» **Dataset entries**:
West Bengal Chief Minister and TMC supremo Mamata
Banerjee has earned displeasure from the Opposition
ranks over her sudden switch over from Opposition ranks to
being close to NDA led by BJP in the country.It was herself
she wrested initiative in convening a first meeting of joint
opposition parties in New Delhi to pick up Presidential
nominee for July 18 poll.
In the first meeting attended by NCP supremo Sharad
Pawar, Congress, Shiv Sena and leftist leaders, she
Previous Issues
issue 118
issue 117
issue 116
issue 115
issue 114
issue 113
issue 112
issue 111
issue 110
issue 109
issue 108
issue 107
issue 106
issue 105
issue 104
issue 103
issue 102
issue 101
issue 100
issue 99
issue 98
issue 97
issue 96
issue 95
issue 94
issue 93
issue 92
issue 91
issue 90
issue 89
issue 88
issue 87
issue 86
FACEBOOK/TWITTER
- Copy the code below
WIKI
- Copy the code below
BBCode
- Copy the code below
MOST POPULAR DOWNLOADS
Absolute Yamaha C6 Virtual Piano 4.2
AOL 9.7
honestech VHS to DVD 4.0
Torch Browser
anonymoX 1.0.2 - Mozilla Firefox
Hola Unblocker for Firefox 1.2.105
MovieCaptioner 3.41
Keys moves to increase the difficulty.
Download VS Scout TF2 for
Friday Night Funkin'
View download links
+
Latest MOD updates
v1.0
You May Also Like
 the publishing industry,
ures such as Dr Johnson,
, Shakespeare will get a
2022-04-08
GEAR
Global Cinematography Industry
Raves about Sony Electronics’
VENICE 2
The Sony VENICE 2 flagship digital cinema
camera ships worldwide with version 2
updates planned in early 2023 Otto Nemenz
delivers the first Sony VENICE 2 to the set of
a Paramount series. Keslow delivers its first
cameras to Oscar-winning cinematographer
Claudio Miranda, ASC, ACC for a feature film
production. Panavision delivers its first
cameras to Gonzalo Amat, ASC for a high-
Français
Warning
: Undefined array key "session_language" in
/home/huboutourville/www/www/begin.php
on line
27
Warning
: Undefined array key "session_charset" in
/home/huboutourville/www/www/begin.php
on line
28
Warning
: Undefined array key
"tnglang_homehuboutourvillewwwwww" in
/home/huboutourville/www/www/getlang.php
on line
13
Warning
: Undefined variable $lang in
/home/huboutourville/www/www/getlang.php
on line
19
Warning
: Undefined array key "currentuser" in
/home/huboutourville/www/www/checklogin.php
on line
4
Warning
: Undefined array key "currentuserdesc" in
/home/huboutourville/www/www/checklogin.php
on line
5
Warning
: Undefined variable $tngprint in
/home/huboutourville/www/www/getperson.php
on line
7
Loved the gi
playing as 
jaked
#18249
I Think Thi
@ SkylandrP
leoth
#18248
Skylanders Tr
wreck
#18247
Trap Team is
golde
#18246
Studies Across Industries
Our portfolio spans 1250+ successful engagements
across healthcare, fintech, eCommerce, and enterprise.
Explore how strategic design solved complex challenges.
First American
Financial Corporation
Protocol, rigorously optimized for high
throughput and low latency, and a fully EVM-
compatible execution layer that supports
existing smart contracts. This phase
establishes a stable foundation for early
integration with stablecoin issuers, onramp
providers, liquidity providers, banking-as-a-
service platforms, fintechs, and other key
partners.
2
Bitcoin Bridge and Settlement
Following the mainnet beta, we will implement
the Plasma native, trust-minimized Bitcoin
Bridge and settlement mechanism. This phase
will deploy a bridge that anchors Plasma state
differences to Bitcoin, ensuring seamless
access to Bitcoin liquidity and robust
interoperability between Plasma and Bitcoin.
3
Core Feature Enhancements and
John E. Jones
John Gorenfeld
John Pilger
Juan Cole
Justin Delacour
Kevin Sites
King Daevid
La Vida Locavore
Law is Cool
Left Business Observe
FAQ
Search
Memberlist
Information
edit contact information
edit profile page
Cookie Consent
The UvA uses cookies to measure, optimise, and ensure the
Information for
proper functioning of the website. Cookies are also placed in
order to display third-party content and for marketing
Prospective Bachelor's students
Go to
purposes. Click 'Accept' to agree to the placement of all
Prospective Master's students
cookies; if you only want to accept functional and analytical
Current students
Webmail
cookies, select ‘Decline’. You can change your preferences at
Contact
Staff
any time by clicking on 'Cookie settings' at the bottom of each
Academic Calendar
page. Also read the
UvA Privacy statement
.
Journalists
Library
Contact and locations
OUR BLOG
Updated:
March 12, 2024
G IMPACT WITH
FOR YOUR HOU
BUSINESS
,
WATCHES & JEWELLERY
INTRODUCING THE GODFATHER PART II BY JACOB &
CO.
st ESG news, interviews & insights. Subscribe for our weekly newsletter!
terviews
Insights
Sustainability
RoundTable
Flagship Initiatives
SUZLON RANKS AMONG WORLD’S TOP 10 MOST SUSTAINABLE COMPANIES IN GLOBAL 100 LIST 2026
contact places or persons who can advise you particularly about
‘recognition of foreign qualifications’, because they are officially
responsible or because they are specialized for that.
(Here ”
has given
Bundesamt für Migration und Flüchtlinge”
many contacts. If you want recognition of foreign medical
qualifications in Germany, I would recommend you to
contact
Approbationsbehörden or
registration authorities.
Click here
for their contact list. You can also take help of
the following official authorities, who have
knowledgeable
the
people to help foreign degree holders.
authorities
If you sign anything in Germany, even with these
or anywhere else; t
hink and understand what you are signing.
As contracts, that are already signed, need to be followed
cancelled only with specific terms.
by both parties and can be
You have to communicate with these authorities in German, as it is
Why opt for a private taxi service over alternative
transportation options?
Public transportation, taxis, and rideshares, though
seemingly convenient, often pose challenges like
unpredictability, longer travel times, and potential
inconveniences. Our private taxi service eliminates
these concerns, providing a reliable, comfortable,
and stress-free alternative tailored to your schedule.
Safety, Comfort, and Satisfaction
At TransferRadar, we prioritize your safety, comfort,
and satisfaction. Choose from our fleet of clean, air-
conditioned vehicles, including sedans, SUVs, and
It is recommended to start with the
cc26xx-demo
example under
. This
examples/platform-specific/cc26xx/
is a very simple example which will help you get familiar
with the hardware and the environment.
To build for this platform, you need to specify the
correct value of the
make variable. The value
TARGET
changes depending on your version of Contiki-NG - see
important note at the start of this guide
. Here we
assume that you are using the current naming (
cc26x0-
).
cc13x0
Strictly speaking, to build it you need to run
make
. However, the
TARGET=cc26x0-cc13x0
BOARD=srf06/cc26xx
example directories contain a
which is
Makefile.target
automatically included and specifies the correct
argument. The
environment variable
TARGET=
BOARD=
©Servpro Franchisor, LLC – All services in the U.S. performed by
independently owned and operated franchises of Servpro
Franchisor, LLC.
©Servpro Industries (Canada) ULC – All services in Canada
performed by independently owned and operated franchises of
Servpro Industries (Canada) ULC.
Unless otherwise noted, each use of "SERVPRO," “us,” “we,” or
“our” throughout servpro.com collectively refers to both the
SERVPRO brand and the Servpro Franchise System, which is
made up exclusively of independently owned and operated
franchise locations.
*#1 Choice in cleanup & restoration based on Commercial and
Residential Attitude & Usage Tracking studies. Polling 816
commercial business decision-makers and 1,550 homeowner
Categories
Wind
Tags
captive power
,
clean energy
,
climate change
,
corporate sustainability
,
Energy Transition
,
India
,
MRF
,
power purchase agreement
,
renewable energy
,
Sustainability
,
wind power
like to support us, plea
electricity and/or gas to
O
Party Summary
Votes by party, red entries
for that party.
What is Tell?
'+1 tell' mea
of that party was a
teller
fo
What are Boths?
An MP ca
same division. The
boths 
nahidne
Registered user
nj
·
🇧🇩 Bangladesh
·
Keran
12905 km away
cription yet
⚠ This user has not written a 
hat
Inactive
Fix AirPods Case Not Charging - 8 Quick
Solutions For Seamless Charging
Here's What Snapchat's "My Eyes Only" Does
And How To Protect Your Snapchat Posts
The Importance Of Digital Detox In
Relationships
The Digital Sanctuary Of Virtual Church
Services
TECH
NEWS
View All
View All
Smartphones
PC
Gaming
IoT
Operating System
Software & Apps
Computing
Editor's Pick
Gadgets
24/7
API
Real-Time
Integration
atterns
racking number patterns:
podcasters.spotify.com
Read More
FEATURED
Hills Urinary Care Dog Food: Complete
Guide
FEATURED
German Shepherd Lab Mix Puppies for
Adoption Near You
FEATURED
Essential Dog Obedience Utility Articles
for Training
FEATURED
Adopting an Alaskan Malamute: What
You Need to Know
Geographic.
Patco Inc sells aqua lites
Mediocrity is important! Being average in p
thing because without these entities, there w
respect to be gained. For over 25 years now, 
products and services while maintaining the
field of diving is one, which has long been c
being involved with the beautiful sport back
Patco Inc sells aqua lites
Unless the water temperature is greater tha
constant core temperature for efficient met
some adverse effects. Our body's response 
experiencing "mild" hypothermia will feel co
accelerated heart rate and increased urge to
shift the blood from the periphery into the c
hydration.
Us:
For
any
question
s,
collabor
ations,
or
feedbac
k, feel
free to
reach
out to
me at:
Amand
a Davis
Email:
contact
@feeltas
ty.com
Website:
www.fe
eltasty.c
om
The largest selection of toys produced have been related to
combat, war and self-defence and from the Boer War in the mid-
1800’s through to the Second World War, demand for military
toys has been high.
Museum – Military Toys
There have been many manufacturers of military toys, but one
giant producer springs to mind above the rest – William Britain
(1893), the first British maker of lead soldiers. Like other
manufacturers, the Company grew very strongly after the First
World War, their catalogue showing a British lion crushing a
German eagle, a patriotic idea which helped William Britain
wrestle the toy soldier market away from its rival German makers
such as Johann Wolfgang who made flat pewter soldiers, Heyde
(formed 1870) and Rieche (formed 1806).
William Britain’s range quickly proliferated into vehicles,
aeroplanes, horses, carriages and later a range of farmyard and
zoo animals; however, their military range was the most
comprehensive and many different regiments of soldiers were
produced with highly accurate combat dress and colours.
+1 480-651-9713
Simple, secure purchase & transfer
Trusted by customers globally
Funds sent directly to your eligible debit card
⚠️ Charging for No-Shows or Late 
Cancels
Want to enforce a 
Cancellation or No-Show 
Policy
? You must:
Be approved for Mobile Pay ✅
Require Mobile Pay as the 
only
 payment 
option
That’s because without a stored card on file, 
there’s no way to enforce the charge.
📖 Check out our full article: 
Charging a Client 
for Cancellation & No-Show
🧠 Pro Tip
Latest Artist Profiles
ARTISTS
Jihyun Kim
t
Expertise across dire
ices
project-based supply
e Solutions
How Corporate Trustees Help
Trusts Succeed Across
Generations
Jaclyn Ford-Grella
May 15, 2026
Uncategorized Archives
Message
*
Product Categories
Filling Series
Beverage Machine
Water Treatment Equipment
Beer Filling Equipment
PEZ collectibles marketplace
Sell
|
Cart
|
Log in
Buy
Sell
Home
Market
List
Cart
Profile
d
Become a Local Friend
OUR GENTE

» **Task objective**:
Read the data above. Pull out each line in which the string "over" appears.

» **Output of the exercise**:
ranks over her sudden switch over from Opposition ranks to
Why opt for a private taxi service over alternative
respect to be gained. For over 25 years now, 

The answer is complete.